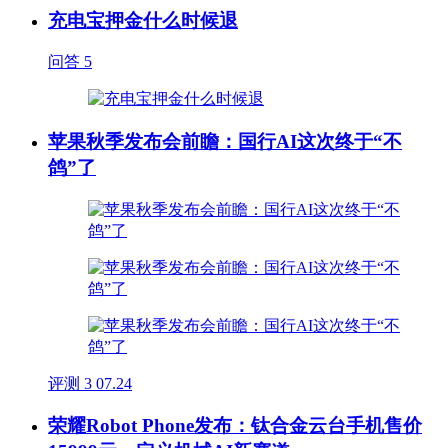
充电宝押金什么时候退
问答
5
苹果秋季发布会前瞻：国行AI这次终于“不
鸽”了
评测
3
07.24
荣耀Robot Phone发布：钛合金云台手机售价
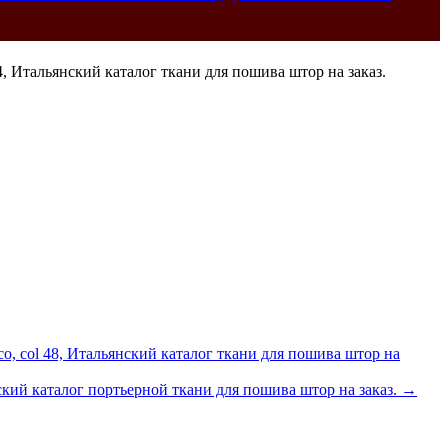
o, col 48, Итальянский каталог ткани для пошива штор на
ский каталог портьерной ткани для пошива штор на заказ.
→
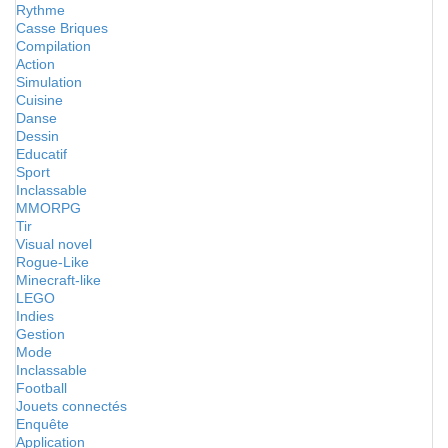
Rythme
Casse Briques
Compilation
Action
Simulation
Cuisine
Danse
Dessin
Educatif
Sport
Inclassable
MMORPG
Tir
Visual novel
Rogue-Like
Minecraft-like
LEGO
Indies
Gestion
Mode
Inclassable
Football
Jouets connectés
Enquête
Application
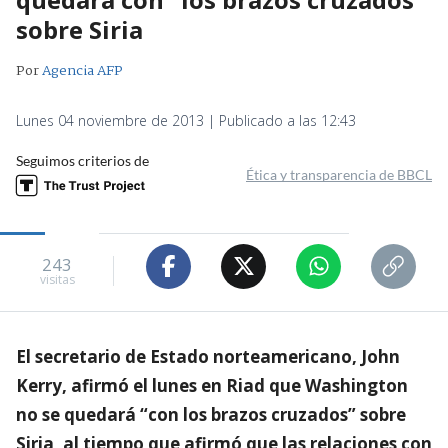
sobre Siria
Por
Agencia AFP
Lunes 04 noviembre de 2013 | Publicado a las 12:43
Seguimos criterios de
Ética y transparencia de BBCL
243
visitas
El secretario de Estado norteamericano, John
Kerry, afirmó el lunes en Riad que Washington
no se quedará “con los brazos cruzados” sobre
Siria, al tiempo que afirmó que las relaciones con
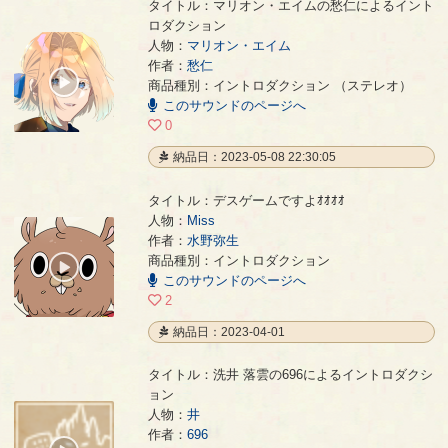
タイトル：マリオン・エイムの愁仁によるイント
ロダクション
人物：
マリオン・エイム
マリオン・エイムの愁仁によるイントロダクション
- 愁仁
作者：
愁仁
00:00
商品種別：イントロダクション （ステレオ）
/
このサウンドのページへ
00:26
0
納品日：2023-05-08 22:30:05
タイトル：デスゲームですよｵｵｵｵ
人物：
Miss
作者：
水野弥生
デスゲームですよｵｵｵｵ
- 水野弥生
商品種別：イントロダクション
00:00
このサウンドのページへ
/
00:48
2
納品日：2023-04-01
タイトル：洗井 落雲の696によるイントロダクシ
ョン
人物：
井
洗井 落雲の696によるイントロダクション
- 696
作者：
696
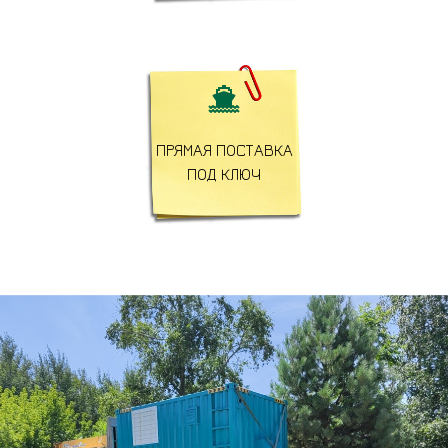

ПРЯМАЯ ПОСТАВКА
ПОД КЛЮЧ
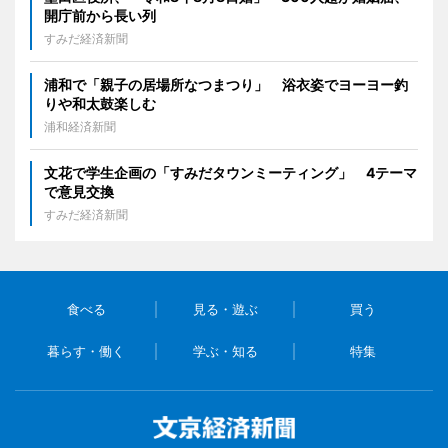
開庁前から長い列
すみだ経済新聞
浦和で「親子の居場所なつまつり」 浴衣姿でヨーヨー釣
りや和太鼓楽しむ
浦和経済新聞
文花で学生企画の「すみだタウンミーティング」 4テーマ
で意見交換
すみだ経済新聞
食べる
見る・遊ぶ
買う
暮らす・働く
学ぶ・知る
特集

▸ WHAT THE EXERCISE ASKS: Please retype the data exactly. The pictures do not go in.

▸ ANSWER TO THIS PROBLEM:
充电宝押金什么时候退
问答
5
苹果秋季发布会前瞻：国行AI这次终于“不
鸽”了
评测
3
07.24
荣耀Robot Phone发布：钛合金云台手机售价
o, col 48, Итальянский каталог ткани для пошива штор на
ский каталог портьерной ткани для пошива штор на заказ.
→
Rythme
Casse Briques
Compilation
Action
Simulation
Cuisine
Danse
Dessin
Educatif
Sport
Inclassable
MMORPG
Tir
Visual novel
Rogue-Like
Minecraft-like
LEGO
Indies
Gestion
Mode
Inclassable
Football
Jouets connectés
Enquête
Application
sobre Siria
Por
Agencia AFP
Lunes 04 noviembre de 2013 | Publicado a las 12:43
Seguimos criterios de
Ética y transparencia de BBCL
243
visitas
El secretario de Estado norteamericano, John
Kerry, afirmó el lunes en Riad que Washington
no se quedará “con los brazos cruzados” sobre
Siria, al tiempo que afirmó que las relaciones con
タイトル：マリオン・エイムの愁仁によるイント
ロダクション
人物：
マリオン・エイム
マリオン・エイムの愁仁によるイントロダクション
- 愁仁
作者：
愁仁
00:00
商品種別：イントロダクション （ステレオ）
/
このサウンドのページへ
00:26
0
納品日：2023-05-08 22:30:05
タイトル：デスゲームですよｵｵｵｵ
人物：
Miss
作者：
水野弥生
デスゲームですよｵｵｵｵ
- 水野弥生
商品種別：イントロダクション
00:00
このサウンドのページへ
/
00:48
2
納品日：2023-04-01
タイトル：洗井 落雲の696によるイントロダクシ
ョン
人物：
井
洗井 落雲の696によるイントロダクション
- 696
作者：
696

ПРЯМАЯ ПОСТАВКА
ПОД КЛЮЧ
開庁前から長い列
すみだ経済新聞
浦和で「親子の居場所なつまつり」 浴衣姿でヨーヨー釣
りや和太鼓楽しむ
浦和経済新聞
文花で学生企画の「すみだタウンミーティング」 4テーマ
で意見交換
すみだ経済新聞
食べる
見る・遊ぶ
買う
暮らす・働く
学ぶ・知る
特集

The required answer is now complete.